## [Work task]
From the data below, return all lines holding the string "Berlijn".

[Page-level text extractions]
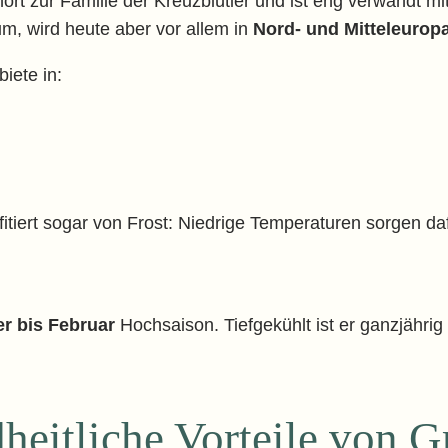
hört zur Familie der Kreuzblütler und ist eng verwandt m
m, wird heute aber vor allem in
Nord- und Mitteleurop
iete in:
itiert sogar von Frost: Niedrige Temperaturen sorgen da
r bis Februar
Hochsaison. Tiefgekühlt ist er ganzjährig e
eitliche Vorteile von 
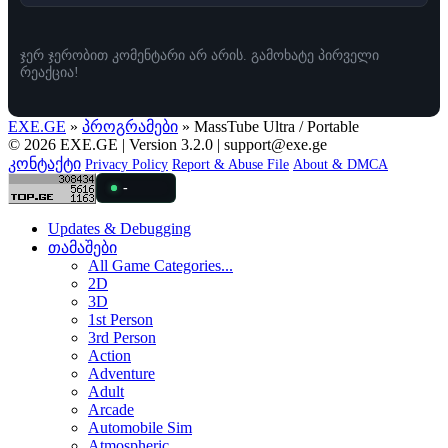
ჯერ ჯერობით კომენტარი არ არის. გამოხატე პირველი
რეაქცია!
EXE.GE
»
პროგრამები
» MassTube Ultra / Portable
© 2026 EXE.GE | Version 3.2.0 |
support@exe.ge
კონტაქტი
Privacy Policy
Report & Abuse File
About & DMCA
-
Updates & Debugging
თამაშები
All Game Categories...
2D
3D
1st Person
3rd Person
Action
Adventure
Adult
Arcade
Automobile Sim
Atmospheric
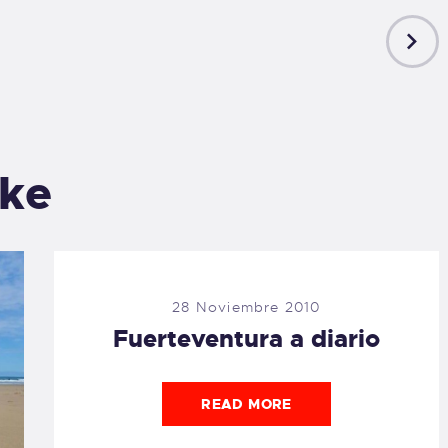
NEXT
POST
ike
28 Noviembre 2010
Fuerteventura a diario
READ MORE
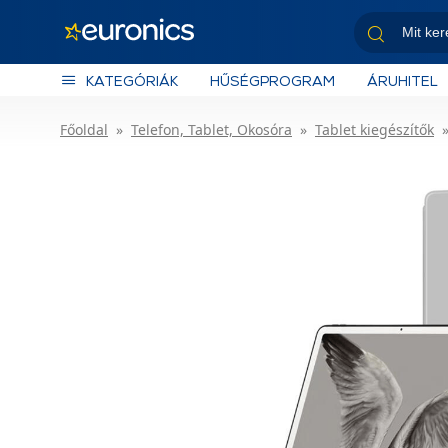
KATEGÓRIÁK
HŰSÉGPROGRAM
ÁRUHITEL
Főoldal
Telefon, Tablet, Okosóra
Tablet kiegészítők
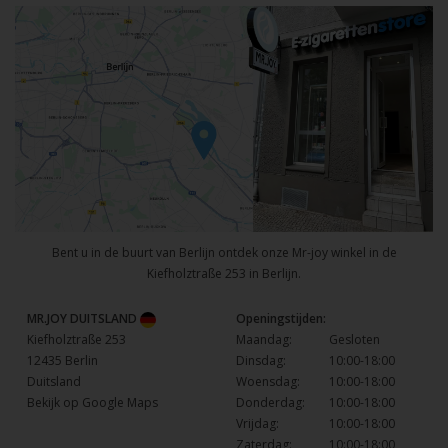
Bent u in de buurt van Berlijn ontdek onze Mr-joy winkel in de
Kiefholztraße 253 in Berlijn.
MR.JOY DUITSLAND
Openingstijden:
Kiefholztraße 253
Maandag:
Gesloten
12435 Berlin
Dinsdag:
10:00-18:00
Duitsland
Woensdag:
10:00-18:00
Bekijk op Google Maps
Donderdag:
10:00-18:00
Vrijdag:
10:00-18:00
Zaterdag:
10:00-18:00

## [Answer to this exercise]
Bent u in de buurt van Berlijn ontdek onze Mr-joy winkel in de
Kiefholztraße 253 in Berlijn.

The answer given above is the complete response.